Smeared GM expert vindicated

THE SCIENTIST who suggested that genetically modified foods could damage health - and was comprehensively rubbished by government ministers and the scientific establishment as a result - is to have his reputation dramatically vindicated. Britain's top medical journal, The Lancet, is shortly to publish Arpad Pusztai's research showing changes in the guts of rats fed with GM potatoes. That will reignite fears that GM foods may endanger human health.

THE SCIENTIST who suggested that genetically modified foods could damage health - and was comprehensively rubbished by government ministers and the scientific establishment as a result - is to have his reputation dramatically vindicated. Britain's top medical journal, The Lancet, is shortly to publish Arpad Pusztai's research showing changes in the guts of rats fed with GM potatoes. That will reignite fears that GM foods may endanger human health.

The Government has sought to discredit Dr Pusztai's work on the grounds that it has not been published in a peer-reviewed scientific journal. Some scientists have made similar claims and attacked it as "flawed" and unpublishable.

Publication of the article will encourage other scientists to try to repeat the experiments, leading to further scientific investigation of whether GM foods pose a threat to health. It will also vindicate the Prince of Wales, who met Dr Pusztai this summer, and told him that he had been cruelly treated.

Proofs of the article have been sent to Dr Pusztai, and his co-author Dr Stanley Ewen, senior lecturer in pathology at Aberdeen University. Late last week David McNamee, the journal's executive editor, said that it would be published "soon".

The research is important because few papers have so far been published on the health effects of GM foods, despite the rapidity with which they have spread on to supermarket shelves. Indeed Dr Pusztai, who was not available for comment on the news, began his experiments because he could find only one previous peer-reviewed study, led by a scientist from Monsanto, the GM food giant, which had found no ill-effects.

He started three years' research, funded with £1.6m from the Scottish Office, at Aberdeen's Rowett Research Institute as a "very enthusiastic supporter" of GM technology, and expected his experiments to give it "a clean bill of health".

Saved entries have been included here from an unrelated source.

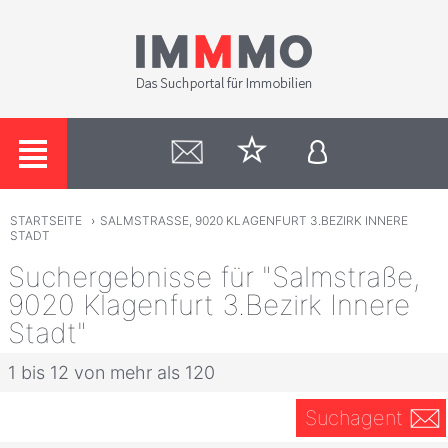
STARTSEITE
›
SALMSTRASSE, 9020 KLAGENFURT 3.BEZIRK INNERE
STADT
Suchergebnisse für "Salmstraße,
9020 Klagenfurt 3.Bezirk Innere
Stadt"
1 bis 12 von mehr als 120
Suchagent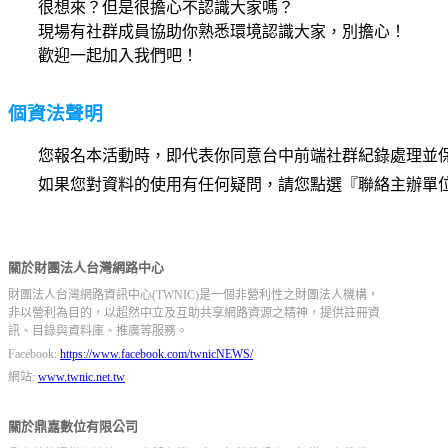
很想來？但是很擔心不認識大家嗎？
現場有社群成員協助你熟悉環境認識大家，別擔心！
歡迎一起加入我們吧！
個資法聲明
您報名本活動時，即代表你同意台中前端社群紀錄處理並
如果您對資料的使用有任何疑問，請您點選『聯絡主辦單
關於財團法人台灣網路中心
財團法人台灣網路資訊中心(TWNIC)是一個非營利性之財團法人機構，
非以營利為目的，以超然中立及互助共享網路資源之精神，提供註冊資
訊、目錄與資料庫、推廣等服務。
Facebook:
https://www.facebook.com/twnicNEWS/
網站:
www.twnic.net.tw
關於鼎嘉數位有限公司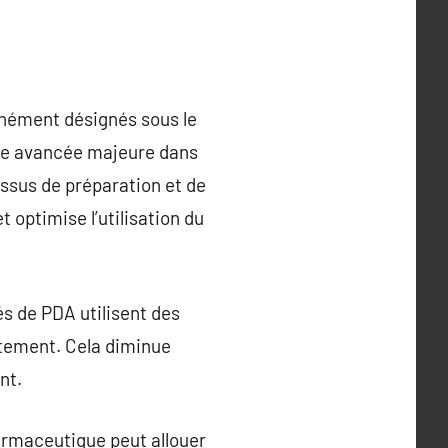
nément désignés sous le
ne avancée majeure dans
ssus de préparation et de
 optimise l’utilisation du
s de PDA utilisent des
tement. Cela diminue
nt.
harmaceutique peut allouer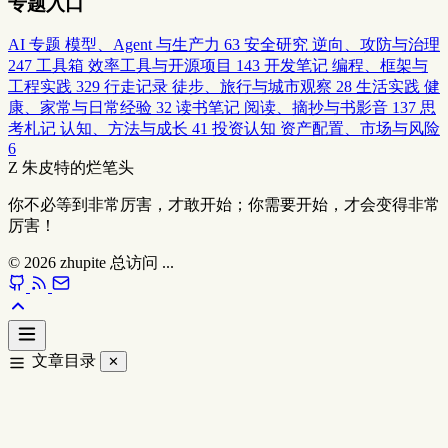
专题入口
AI 专题
模型、Agent 与生产力
63
安全研究
逆向、攻防与治理
247
工具箱
效率工具与开源项目
143
开发笔记
编程、框架与
工程实践
329
行走记录
徒步、旅行与城市观察
28
生活实践
健
康、家常与日常经验
32
读书笔记
阅读、摘抄与书影音
137
思
考札记
认知、方法与成长
41
投资认知
资产配置、市场与风险
6
Z
朱皮特的烂笔头
你不必等到非常厉害，才敢开始；你需要开始，才会变得非常
厉害！
© 2026
zhupite
总访问
...
文章目录
✕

Dr Pusztai, 68, who has published 270 papers and is acknowledged as the leading authority in his field, fed rats on three strains of genetically engineered potatoes and one ordinary one. He said last March: "I was absolutely confident I wouldn't find anything. But the longer I spent on the experiments, the more uneasy I became."

His findings sparked public concern, and ignited a row about GM foods, after he briefly mentioned them, with the institute's permission, on a television programme last year. They contradicted repeated assurances from the Prime Minister down that GM food is safe, and undermined the assumption behind the regulation of genetically altered crops that there is no substantial difference between them and their conventional equivalents.

Despite his eminence, Dr Pusztai, who came to Britain after the suppression of the 1956 Hungarian rising, underwent some of the most extraordinary treatment ever meted out to a reputable scientist, and suffered a minor heart attack. He was suspended from his work on the experiments, his computers were sealed, his data confiscated and was ostracised by his colleagues. He was forced into retirement and forbidden to discuss his work.

Sir Robert May, the Government's Chief Scientific Adviser, accused him of violating "every canon of scientific rectitude". The Royal Society said his work was "flawed in many aspects of design, execution and analysis". Professor Tom Sanders, of King's College London, said no major scientific journal would publish the research in its present form. Jack Cunningham, in charge of the Government's GM strategy, said Dr Pusztai's work had been "comprehensively discredited".

Dr Pusztai has consistently said he was eager to publish, and that the criticism was based on incomplete information he had put on the internet at the institute's request while unable to get full access to his confiscated data.